Rachel Singer Gordon | Movers & Shakers 2002

Accidental Internet Guru

Championing online career development

Rachel Singer Gordon never wanted to be a computer geek. The prototypical girl with her nose in a book, she once was even misplaced by her camp counselor who never thought to look for her in the camp’s library. So when Gordon, who had two degrees in religious studies, needed to go back to school to become employable, library school was a natural for her. She became reference librarian at Franklin Park Public Library in 1996.


Current position: Head, Computer Services Department, Franklin Park Public Library, IL

Degree: MLS, Rosary College (now Dominican University), River Forest, IL, 1996

Active in: ALA, New Members Round Table and REFORMA; Illinois Library Association

She still didn’t want to be a geek, but someone had to take charge. Armed with a willingness to unscrew the back of a computer and the ability to sit through ten minutes of Muzak while waiting for tech support, she learned on the job how to be a systems librarian.

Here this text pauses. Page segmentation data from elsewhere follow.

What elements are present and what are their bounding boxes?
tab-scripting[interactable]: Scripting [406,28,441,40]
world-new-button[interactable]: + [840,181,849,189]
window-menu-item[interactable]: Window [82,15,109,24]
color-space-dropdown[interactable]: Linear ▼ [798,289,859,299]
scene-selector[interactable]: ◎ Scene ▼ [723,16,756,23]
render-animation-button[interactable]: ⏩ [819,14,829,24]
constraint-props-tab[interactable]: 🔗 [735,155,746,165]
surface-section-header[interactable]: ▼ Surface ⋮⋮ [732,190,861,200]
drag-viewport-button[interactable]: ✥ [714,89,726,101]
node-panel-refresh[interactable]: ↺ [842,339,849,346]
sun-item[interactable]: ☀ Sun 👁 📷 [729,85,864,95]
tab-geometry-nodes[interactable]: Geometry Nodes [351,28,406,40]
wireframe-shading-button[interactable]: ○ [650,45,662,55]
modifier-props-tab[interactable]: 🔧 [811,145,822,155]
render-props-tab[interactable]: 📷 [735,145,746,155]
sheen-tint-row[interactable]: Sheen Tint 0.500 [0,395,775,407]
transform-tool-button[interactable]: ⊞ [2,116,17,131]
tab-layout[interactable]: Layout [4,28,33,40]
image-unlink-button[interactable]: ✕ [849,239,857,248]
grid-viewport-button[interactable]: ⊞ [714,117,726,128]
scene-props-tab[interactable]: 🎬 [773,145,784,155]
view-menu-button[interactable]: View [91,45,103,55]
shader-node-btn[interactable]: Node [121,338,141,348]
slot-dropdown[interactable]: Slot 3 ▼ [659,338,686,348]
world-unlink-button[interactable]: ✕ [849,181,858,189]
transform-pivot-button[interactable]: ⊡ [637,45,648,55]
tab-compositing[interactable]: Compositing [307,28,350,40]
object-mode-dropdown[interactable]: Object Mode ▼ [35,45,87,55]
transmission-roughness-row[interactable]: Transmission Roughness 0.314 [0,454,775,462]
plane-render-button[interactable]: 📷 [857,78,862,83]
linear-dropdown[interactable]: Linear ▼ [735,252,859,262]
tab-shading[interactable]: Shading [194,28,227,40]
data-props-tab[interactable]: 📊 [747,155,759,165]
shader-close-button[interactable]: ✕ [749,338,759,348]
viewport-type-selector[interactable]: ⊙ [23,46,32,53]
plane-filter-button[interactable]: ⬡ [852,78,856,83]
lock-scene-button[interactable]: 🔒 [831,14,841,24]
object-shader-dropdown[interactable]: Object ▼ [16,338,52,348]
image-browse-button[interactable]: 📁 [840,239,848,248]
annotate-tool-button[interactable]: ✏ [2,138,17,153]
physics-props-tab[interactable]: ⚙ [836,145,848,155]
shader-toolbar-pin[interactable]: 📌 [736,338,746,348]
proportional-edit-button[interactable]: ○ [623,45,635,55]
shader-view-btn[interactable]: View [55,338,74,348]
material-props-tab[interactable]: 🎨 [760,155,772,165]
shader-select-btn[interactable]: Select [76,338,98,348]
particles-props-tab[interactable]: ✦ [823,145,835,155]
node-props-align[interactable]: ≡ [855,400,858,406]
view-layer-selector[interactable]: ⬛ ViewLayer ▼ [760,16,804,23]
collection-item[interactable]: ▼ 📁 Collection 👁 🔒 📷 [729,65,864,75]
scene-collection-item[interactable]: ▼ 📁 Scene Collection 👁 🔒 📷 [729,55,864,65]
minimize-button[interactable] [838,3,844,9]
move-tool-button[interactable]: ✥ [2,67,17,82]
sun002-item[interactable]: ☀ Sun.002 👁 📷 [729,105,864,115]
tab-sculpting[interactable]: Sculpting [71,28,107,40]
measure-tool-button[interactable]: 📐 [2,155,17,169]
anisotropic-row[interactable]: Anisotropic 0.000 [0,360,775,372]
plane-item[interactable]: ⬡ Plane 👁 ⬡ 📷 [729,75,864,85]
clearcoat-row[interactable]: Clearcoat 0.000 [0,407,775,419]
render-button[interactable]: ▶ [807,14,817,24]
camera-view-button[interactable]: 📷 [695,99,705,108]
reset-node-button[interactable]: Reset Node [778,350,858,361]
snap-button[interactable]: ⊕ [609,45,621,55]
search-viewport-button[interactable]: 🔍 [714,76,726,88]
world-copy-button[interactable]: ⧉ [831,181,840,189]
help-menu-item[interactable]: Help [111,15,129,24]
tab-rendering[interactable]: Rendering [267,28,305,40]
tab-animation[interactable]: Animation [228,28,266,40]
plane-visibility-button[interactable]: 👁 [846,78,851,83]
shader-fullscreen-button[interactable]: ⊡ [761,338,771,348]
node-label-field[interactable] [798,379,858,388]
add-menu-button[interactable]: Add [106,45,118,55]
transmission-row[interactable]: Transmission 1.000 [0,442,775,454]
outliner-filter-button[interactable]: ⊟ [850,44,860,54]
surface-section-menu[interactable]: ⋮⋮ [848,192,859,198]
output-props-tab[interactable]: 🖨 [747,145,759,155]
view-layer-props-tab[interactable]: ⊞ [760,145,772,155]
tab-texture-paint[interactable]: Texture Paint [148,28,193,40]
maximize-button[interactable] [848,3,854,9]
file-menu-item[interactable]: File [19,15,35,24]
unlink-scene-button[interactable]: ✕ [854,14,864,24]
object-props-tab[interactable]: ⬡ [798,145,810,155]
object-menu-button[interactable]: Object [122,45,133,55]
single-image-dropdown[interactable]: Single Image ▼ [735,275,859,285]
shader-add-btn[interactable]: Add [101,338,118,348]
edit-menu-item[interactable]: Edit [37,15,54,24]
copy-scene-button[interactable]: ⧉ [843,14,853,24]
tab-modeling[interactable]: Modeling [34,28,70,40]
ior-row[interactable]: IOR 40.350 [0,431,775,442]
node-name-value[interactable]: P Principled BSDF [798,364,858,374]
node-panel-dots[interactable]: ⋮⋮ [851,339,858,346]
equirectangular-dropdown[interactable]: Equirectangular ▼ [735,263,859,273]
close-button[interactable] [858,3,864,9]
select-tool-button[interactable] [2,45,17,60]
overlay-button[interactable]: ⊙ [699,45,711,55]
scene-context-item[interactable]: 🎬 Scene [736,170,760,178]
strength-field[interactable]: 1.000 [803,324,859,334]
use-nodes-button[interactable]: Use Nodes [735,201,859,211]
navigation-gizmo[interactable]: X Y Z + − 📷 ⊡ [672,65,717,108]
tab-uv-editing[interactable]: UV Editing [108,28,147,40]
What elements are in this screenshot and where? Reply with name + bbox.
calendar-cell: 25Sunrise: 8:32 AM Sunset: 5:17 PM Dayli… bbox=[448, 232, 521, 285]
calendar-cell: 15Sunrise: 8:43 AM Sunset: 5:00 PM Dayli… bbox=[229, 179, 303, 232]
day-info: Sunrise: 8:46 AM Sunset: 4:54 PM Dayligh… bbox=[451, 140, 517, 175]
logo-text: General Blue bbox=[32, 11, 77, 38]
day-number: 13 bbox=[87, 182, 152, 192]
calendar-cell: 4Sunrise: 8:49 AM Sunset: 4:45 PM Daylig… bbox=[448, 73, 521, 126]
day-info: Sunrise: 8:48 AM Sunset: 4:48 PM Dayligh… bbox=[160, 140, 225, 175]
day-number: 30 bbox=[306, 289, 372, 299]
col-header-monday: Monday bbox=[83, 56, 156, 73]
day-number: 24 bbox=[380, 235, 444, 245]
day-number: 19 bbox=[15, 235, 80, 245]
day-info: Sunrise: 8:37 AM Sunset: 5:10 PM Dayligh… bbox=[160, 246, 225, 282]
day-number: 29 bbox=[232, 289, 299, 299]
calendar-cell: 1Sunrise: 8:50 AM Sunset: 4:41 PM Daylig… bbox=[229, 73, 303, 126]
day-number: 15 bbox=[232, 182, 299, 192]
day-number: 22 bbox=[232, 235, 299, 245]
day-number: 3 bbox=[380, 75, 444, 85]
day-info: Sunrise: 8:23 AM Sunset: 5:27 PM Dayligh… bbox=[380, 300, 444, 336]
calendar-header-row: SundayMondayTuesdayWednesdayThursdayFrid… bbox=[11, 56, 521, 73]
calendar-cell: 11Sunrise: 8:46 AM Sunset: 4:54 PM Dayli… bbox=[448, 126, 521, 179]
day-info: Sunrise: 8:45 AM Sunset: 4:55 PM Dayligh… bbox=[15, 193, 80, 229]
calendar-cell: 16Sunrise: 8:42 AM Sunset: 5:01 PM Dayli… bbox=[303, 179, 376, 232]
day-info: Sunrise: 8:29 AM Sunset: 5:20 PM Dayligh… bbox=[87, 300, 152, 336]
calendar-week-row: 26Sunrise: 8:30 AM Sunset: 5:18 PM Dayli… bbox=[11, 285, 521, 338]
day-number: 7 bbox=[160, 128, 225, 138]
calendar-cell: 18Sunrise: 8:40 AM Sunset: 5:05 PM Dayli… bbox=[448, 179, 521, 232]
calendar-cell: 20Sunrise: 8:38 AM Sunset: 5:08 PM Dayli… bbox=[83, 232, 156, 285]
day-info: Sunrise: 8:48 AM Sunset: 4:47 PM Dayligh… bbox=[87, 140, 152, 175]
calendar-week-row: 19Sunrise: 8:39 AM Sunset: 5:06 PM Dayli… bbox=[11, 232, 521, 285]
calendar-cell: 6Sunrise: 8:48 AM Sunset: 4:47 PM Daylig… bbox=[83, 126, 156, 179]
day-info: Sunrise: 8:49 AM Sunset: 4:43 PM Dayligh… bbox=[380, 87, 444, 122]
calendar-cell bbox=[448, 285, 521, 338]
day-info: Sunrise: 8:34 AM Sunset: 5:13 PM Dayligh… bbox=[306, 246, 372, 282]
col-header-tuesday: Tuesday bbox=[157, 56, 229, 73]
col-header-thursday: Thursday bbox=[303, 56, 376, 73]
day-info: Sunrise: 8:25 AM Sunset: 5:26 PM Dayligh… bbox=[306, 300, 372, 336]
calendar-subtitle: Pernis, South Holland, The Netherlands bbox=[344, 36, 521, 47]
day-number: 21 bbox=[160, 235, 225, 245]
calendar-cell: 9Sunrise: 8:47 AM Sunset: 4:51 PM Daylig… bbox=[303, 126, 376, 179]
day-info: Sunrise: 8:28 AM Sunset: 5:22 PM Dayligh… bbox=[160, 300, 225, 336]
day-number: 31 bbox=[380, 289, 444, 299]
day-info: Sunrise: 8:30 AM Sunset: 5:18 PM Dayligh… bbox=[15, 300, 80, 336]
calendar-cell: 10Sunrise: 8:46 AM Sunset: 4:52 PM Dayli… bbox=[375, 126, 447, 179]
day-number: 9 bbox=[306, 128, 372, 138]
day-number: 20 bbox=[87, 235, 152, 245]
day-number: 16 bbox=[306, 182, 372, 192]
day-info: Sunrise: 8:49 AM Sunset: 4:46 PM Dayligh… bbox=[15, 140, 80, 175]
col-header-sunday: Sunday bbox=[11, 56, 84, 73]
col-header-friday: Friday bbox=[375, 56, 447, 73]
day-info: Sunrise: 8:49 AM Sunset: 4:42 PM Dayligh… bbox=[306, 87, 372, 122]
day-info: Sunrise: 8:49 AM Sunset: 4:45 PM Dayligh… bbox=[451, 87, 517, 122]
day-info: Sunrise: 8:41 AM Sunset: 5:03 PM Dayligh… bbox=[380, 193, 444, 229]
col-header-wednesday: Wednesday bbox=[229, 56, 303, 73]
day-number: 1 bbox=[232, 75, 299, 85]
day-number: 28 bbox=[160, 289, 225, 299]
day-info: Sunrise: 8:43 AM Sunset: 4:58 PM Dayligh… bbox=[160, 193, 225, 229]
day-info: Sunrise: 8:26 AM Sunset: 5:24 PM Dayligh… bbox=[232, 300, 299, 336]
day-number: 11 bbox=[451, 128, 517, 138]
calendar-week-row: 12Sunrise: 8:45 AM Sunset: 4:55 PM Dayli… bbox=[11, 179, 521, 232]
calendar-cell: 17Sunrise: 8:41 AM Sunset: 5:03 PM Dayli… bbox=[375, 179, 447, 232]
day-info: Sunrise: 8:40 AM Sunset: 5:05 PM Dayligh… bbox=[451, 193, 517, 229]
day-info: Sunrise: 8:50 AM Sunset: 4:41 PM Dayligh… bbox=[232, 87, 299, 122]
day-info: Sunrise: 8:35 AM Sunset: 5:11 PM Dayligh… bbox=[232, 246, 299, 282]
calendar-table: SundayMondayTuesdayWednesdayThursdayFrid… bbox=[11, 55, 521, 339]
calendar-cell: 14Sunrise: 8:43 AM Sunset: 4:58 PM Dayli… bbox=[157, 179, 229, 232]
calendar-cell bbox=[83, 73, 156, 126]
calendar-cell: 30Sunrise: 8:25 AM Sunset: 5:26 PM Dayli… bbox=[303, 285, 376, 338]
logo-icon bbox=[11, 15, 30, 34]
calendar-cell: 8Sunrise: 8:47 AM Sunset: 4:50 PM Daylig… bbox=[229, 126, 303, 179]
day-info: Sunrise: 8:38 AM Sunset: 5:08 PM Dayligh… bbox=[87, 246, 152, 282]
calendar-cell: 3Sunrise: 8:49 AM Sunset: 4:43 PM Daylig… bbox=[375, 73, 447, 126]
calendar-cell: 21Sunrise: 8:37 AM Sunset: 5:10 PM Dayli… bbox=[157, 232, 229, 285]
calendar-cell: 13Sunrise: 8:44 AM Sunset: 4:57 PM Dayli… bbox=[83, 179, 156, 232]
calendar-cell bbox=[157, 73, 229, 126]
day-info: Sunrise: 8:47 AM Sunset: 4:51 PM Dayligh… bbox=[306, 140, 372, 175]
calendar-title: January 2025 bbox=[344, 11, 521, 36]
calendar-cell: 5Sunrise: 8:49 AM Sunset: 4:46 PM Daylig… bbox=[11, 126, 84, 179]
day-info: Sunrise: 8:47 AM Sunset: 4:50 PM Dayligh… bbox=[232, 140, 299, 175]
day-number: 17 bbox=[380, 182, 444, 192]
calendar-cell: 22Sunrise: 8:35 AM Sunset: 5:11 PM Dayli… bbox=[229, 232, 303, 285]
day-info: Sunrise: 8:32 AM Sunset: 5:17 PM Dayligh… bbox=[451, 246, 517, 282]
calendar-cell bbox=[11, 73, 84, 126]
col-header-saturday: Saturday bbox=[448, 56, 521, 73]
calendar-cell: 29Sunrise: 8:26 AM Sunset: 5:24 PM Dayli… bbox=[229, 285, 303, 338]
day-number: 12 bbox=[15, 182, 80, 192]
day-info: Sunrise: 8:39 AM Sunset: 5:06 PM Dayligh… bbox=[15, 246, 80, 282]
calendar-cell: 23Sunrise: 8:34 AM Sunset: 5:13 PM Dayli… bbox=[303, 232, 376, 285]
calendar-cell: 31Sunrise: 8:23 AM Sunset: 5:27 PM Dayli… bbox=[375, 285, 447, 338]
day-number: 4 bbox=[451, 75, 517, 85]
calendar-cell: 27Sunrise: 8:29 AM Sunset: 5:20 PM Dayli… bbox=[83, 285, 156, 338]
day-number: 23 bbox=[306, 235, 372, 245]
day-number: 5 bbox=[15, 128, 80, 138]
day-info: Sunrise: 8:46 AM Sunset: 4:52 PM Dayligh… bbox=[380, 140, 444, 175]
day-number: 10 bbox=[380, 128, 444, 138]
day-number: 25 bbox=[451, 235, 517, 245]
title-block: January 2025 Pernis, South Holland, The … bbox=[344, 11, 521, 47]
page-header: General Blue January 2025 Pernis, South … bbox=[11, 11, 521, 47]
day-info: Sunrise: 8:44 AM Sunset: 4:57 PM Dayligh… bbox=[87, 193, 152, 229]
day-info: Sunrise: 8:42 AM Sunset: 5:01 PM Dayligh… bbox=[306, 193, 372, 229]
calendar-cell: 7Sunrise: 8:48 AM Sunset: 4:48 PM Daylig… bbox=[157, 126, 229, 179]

She set up new computers and connected them to an NT server, installed software and drivers, created a web page for the library, and trained patrons and staff on finding information on the Internet.

Meanwhile, she had noticed there were few good resources for librarians who wanted to improve their job skills and hunt for work, so in 1996 she started the web site Lisjobs.com, where librarians and prospective employers could conduct their mating dance. In 1997, she began to share her knowledge with the rest of the library community. She wrote an outstanding book for ALA called Teaching the Internet in Libraries (2001). As proof of her own theories about using the Internet for networking, she found Sarah Nesbeitt online, a Massachusetts librarian who was also running a jobs site for information professionals. They joined forces, first to conduct a survey of new librarians (“Who We Are, Where We’re Going: A Report from the Front,” LJ 5/15/99, p. 36-39) and then to write a book, The Information Professional’s Guide to Career Development Online, after which they met in person for the first time; they had done their entire collaboration by e-mail.

Gordon has become a speaker in great demand at conferences and workshops, where she shares her knowledge on such topics as teaching the Internet to patrons, advancing your career through electronic networking, and the art of being a systems librarian. She is also the new Computer Media columnist for LJ. She never wanted to be a geek. And you know something? She isn’t one. She can force the machines to her will but not because she loves them. They’re just a means to an end for her.